Task to carry out: Retype the line with "Mask all regions" in it, then each line after it to the end of the data, word for word.

Stored items:

Content starts

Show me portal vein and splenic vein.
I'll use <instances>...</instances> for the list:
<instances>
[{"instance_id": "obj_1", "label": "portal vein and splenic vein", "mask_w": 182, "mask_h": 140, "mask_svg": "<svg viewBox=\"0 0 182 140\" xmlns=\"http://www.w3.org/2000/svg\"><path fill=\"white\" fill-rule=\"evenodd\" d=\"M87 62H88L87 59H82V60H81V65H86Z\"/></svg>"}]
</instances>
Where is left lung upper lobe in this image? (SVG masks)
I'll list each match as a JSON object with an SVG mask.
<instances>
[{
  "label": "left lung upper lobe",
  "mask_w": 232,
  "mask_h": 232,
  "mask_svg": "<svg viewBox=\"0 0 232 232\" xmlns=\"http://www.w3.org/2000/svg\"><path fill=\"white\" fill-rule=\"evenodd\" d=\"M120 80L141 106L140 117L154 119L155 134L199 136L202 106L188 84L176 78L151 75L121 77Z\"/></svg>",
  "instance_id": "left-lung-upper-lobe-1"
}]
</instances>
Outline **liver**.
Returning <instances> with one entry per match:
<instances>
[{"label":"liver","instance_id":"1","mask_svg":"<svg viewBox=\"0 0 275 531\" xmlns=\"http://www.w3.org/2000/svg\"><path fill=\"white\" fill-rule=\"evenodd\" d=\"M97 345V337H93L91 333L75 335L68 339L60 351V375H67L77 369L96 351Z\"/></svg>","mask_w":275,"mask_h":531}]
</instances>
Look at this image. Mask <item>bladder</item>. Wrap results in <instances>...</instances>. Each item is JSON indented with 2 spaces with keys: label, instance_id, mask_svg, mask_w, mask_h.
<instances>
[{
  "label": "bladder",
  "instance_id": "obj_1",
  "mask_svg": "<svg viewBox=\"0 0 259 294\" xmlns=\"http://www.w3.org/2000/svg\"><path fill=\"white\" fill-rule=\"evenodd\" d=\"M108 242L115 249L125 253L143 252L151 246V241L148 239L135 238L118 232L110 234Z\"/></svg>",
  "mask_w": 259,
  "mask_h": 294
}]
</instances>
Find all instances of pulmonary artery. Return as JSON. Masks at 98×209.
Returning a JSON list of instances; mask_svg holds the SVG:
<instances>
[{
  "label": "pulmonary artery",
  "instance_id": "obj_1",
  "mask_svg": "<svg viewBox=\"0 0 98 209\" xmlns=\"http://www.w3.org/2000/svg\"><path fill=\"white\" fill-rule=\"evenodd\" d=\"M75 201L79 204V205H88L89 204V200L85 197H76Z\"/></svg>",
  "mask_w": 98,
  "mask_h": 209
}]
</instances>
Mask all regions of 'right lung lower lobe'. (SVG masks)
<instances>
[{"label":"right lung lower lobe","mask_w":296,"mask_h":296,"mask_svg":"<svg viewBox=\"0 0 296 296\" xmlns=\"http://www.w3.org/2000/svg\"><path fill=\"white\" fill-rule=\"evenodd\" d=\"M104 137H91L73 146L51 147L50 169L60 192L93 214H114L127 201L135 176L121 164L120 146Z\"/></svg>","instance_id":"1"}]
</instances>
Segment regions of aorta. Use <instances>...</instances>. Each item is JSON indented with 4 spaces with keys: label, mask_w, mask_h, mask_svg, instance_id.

Content ends

Expected answer:
Mask all regions of 'right lung lower lobe'. (SVG masks)
<instances>
[{"label":"right lung lower lobe","mask_w":296,"mask_h":296,"mask_svg":"<svg viewBox=\"0 0 296 296\" xmlns=\"http://www.w3.org/2000/svg\"><path fill=\"white\" fill-rule=\"evenodd\" d=\"M104 137H91L73 146L51 147L50 169L60 192L93 214H114L127 201L135 176L121 164L120 146Z\"/></svg>","instance_id":"1"}]
</instances>
Segment regions of aorta. Use <instances>...</instances>. Each item is JSON indented with 4 spaces with keys: label, mask_w, mask_h, mask_svg, instance_id.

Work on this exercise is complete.